Personal life
- Born: Clare O'Connor

Religious life
- Religion: Christianity
- Denomination: Roman Catholic
- Order: Faithful Companions of Jesus
- Founder of: Marie-Madeleine d'Houët

= Clare O'Connor =

Australian religious sister and member of the Faithful Companions of Jesus

Sister Clare O'Connor FCJ was an Australian religious sister, historian and author known for her work in documenting the history of the Faithful Companions of Jesus (FCJ) in Australia. The Faithful Companions of Jesus is a female religious institute of the Roman Catholic Church. The congregation was initially founded in France in 1820 and first came to Australia in 1882.

== Life and ministry ==
Sister Mary Clare O'Connor, FCJ, was born in Ireland. After coming to Australia, she was a student at St Ignatius School and Vaucluse College in Richmond, an inner suburb of Melbourne.

The FCJ Sisters are a Catholic religious congregation founded in France in 1820 by Marie Madeleine d'Houët, with a focus on education and spiritual retreats. After Jesuit priest Rev. Fr. J. Dalton sent an urgent invitation to the Rev. Mother Josephine Petit FCJ, asking for sisters to come to take charge of a girls' school, twelve FCJ sisters arrived in Melbourne on the S.S. Liguria in 1882. They took charge of St. Ignatius Girls’ School and opened a secondary day school for girls on the same property.

After completing her novitiate in Brussels, O'Connor studied at the University of Fribourg and the University of Dublin, obtaining her Arts Degree at the latter institution. Not long after returning to Australia, she went to Benalla, in country Victoria, where she spent almost thirty years. O'Connor was in charge of the convent school for fifteen years and was appointed as superior for two terms.

O'Connor was part of the pioneering community that established the order's ministry in Benalla, Victoria, in August 1900, where she initially looked after the convent farm. She spent many years teaching and serving in different FCJ communities in Victoria, including at Richmond and Genazzano FCJ College in Kew, Victoria.

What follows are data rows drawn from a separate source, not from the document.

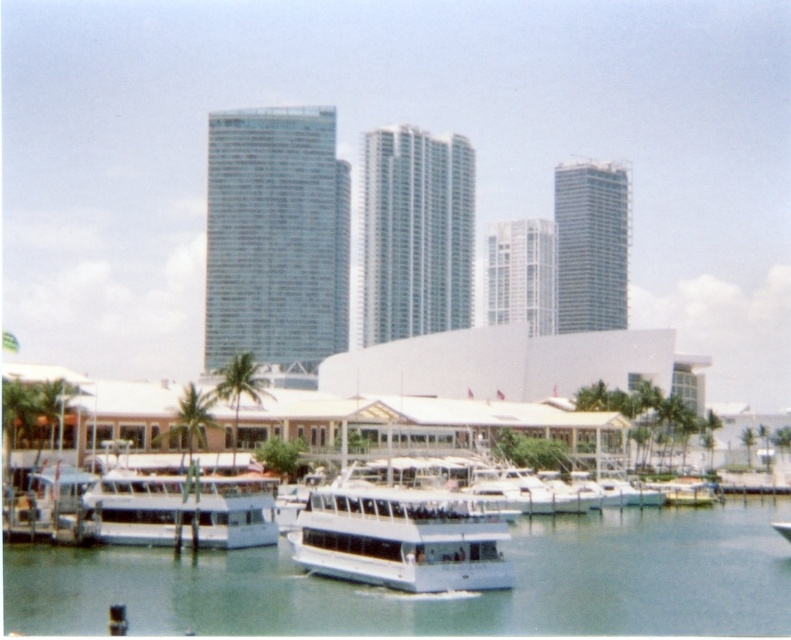 Question: Which point is farther to the camera?

Choices:
 (A) (229, 364)
 (B) (785, 595)
 (C) (199, 506)

Answer: (A)

Question: Can you confirm if white glossy boat at center is wider than green leafy palm tree at lower left?

Choices:
 (A) no
 (B) yes

Answer: (A)

Question: Is white glossy boat at lower left positioned in front of green leafy palm tree at lower left?

Choices:
 (A) yes
 (B) no

Answer: (A)

Question: Where is white glossy boat at center located in relation to white glossy boat at lower left in the image?

Choices:
 (A) below
 (B) above

Answer: (A)

Question: Which of the following is the farthest from the observer?

Choices:
 (A) white glossy boat at center
 (B) green leafy palm tree at lower left
 (C) white glossy boat at lower left
 (D) clear water at center

Answer: (B)

Question: Which point is farther to the camera?

Choices:
 (A) (229, 374)
 (B) (414, 513)

Answer: (A) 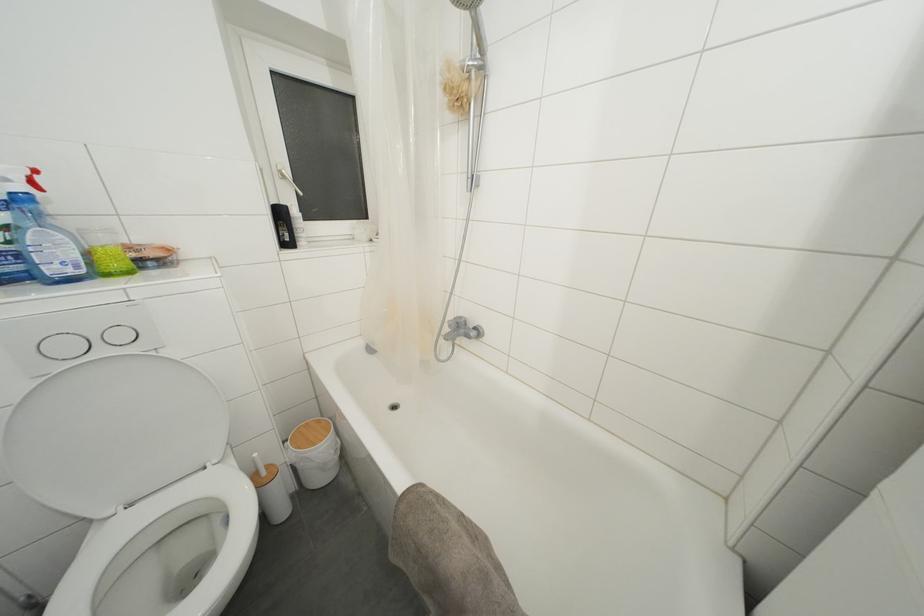 Find where to lift the toilet brush handle. Please return your answer as a coordinate pair (x, y).

(258, 464) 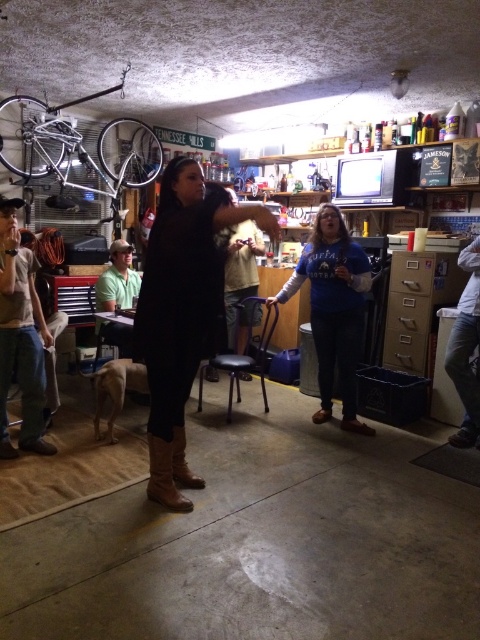 You are a photographer trying to capture a photo of the brushed metal shirt at left and fuzzy beige sweater at center. Which object should you focus on first if you want to include both in your frame without moving the camera?

The brushed metal shirt at left is much taller than the fuzzy beige sweater at center, so you should focus on the brushed metal shirt at left first to ensure it fits within the frame.

Consider the image. You are organizing a clothing donation drive and need to stack the brushed metal shirt at left and fuzzy beige sweater at center vertically. Which one should be placed at the bottom to ensure stability?

The brushed metal shirt at left should be placed at the bottom because it is located below the fuzzy beige sweater at center in the image, indicating it might be heavier or more stable.

You are organizing a small event in this garage and need to place a 1.2 meter wide table between the fuzzy beige sweater at center and the brown suede boot at center. Can the table fit between them?

The fuzzy beige sweater at center might be wider than brown suede boot at center. However, the description does not provide exact measurements of their widths or the distance between them. Without specific spatial details like the distance between the two objects or their actual widths, it is impossible to determine if the 1.2 meter wide table can fit between them. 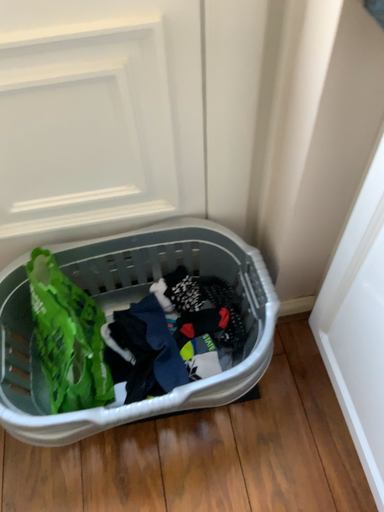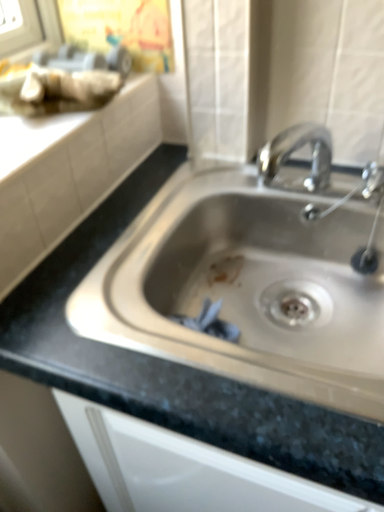 Question: How did the camera likely rotate when shooting the video?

Clare O'Connor is primarily recognised for writing a book detailing the history of the FCJ Sisters in Australia, which was published in Melbourne in 1983. O'Connor's historical account of the FCJ religious congregation serves as a primary source for understanding the development and contributions of the FCJ Sisters within the Australian Catholic Church. Her work is often cited in materials relating to the order's history and their arrival in various Australian towns. She also wrote Come at Once, an account of the journey of Sr Patricia Mary Grogan FCJ from England after the outbreak of World War II.

== Selected publications ==
- O’Connor, M. Clare. The Sisters, Faithful Companions of Jesus in Australia. Armadale, Vic.: Graphic Workshop, 1982.